Prove that if $\int_E f \cdot g = 0$ then $ f=0 $
Let $E$ be a measurable set, $1\le p < \infty$, $q$ the conjugate of $p$, and $\mathcal S$ a dense subset of $L^q(E)$. show that if $f \in L^p(E)$ and $ \int_E f \cdot g = 0 \; \forall \; g \in \mathcal S $, then $ f=0 $
I previously did a similar problem where I showed that if this integral was $0$ for all $ g \in L^q(E) $ then $ f=0 $ and I used the fact that $ \|f\|_p = Max_{g \in L^q(E), \|g\|_q \le 1} \int_E f \cdot g $
Heres my attempt at this problem but I know there is a mistake:
Suppose that $ \int_E f \cdot g = 0 \; \forall \; g \in \mathcal S $ . Let $ h \in L^q(E) $ be such that $ \|f\|_p = Max_{g \in L^q(E), \|g\|_q \le 1} \int_E f \cdot g = \int_E f \cdot h \;$. Then $ |h| \in L^q(E) $
Then there exists nonnegative $ {g_n} \in \mathcal S $ such that $ \|g_n - |h|\|_q \rightarrow 0 $. So we get that $ \|f\|_p = Max_{g \in L^q(E), \|g\|_q \le 1} \int_E f \cdot g = \int_E f \cdot h \le \int_E |f| \cdot |h| \le \lim_{n \rightarrow \infty}\int_E |f| \cdot g_n =\lim_{n \rightarrow \infty}0 = 0 $. The last inequality comes from Fatou's and that each $ g_n \in \mathcal S $
I pretty sure this is incorrect because in order to use Fatou's lemma I am assuming that $ g_n \rightarrow |h| $ but we only know that $ \|g_n - |h|\|_q \rightarrow 0 $
Solution 1:
I don't think that your argumentation works.

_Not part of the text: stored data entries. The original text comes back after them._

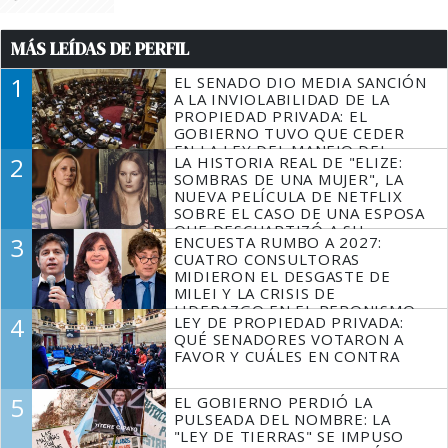
MÁS LEÍDAS DE PERFIL
1
EL SENADO DIO MEDIA SANCIÓN
A LA INVIOLABILIDAD DE LA
PROPIEDAD PRIVADA: EL
GOBIERNO TUVO QUE CEDER
EN LA LEY DEL MANEJO DEL
2
LA HISTORIA REAL DE "ELIZE:
FUEGO
SOMBRAS DE UNA MUJER", LA
NUEVA PELÍCULA DE NETFLIX
SOBRE EL CASO DE UNA ESPOSA
QUE DESCUARTIZÓ A SU
3
ENCUESTA RUMBO A 2027:
MARIDO
CUATRO CONSULTORAS
MIDIERON EL DESGASTE DE
MILEI Y LA CRISIS DE
LIDERAZGO EN EL PERONISMO
4
LEY DE PROPIEDAD PRIVADA:
QUÉ SENADORES VOTARON A
FAVOR Y CUÁLES EN CONTRA
5
EL GOBIERNO PERDIÓ LA
PULSEADA DEL NOMBRE: LA
"LEY DE TIERRAS" SE IMPUSO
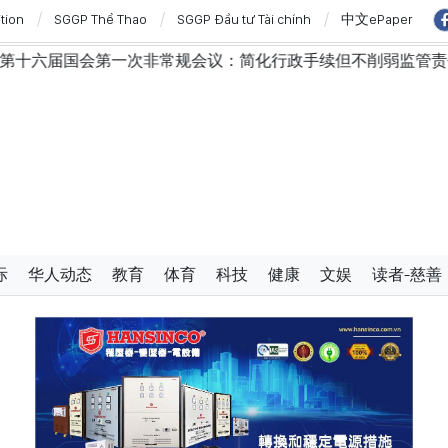
ition
SGGP Thể Thao
SGGP Đầu tư Tài chính
中文ePaper
议：简化行政手续但不削弱监管责任
越南国会主席陈青敏
际
华人动态
教育
体育
科技
健康
文娱
读者-慈善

Not because of the missing pointwise convergence (that's something we could fix), but because the functions $g_n$ do, in general, not need to be non-negative (unless $\mathcal{S}$ has the additional property that $u \in \mathcal{S}$ implies $|u| \in \mathcal{S}$) ...
Hint: Use Hölder's inequality instead, i.e. that
$$\left| \int f \cdot g \right| = \left| \int f \cdot (g-g_n) \right| \leq \|f\|_p \|g-g_n\|_q$$
for any $g \in L^q(\mu)$ and $(g_n)_{n \in \mathbb{N}} \subseteq \mathcal{S}$.